• [TASK DETAILS]
Could you restate the data below word for word, without its pictures?

Top of THE DATA

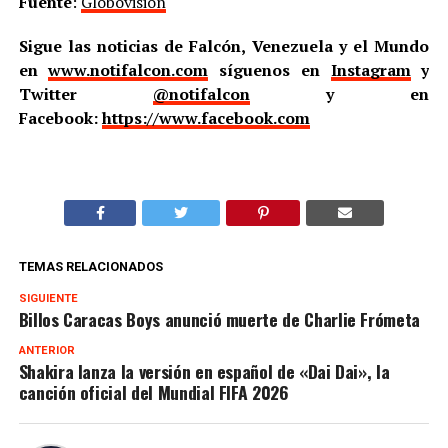
Fuente
:
Globovisión
Sigue las noticias de Falcón, Venezuela y el Mundo
en
www.notifalcon.com
síguenos en
Instagram
y
Twitter
@notifalcon
y en
Facebook:
https://www.facebook.com
TEMAS RELACIONADOS
SIGUIENTE
Billos Caracas Boys anunció muerte de Charlie Frómeta
ANTERIOR
Shakira lanza la versión en español de «Dai Dai», la
canción oficial del Mundial FIFA 2026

Bottom of THE DATA

• [RESPONSE TO THIS TASK]
Fuente
:
Globovisión
Sigue las noticias de Falcón, Venezuela y el Mundo
en
www.notifalcon.com
síguenos en
Instagram
y
Twitter
@notifalcon
y en
Facebook:
https://www.facebook.com
TEMAS RELACIONADOS
SIGUIENTE
Billos Caracas Boys anunció muerte de Charlie Frómeta
ANTERIOR
Shakira lanza la versión en español de «Dai Dai», la
canción oficial del Mundial FIFA 2026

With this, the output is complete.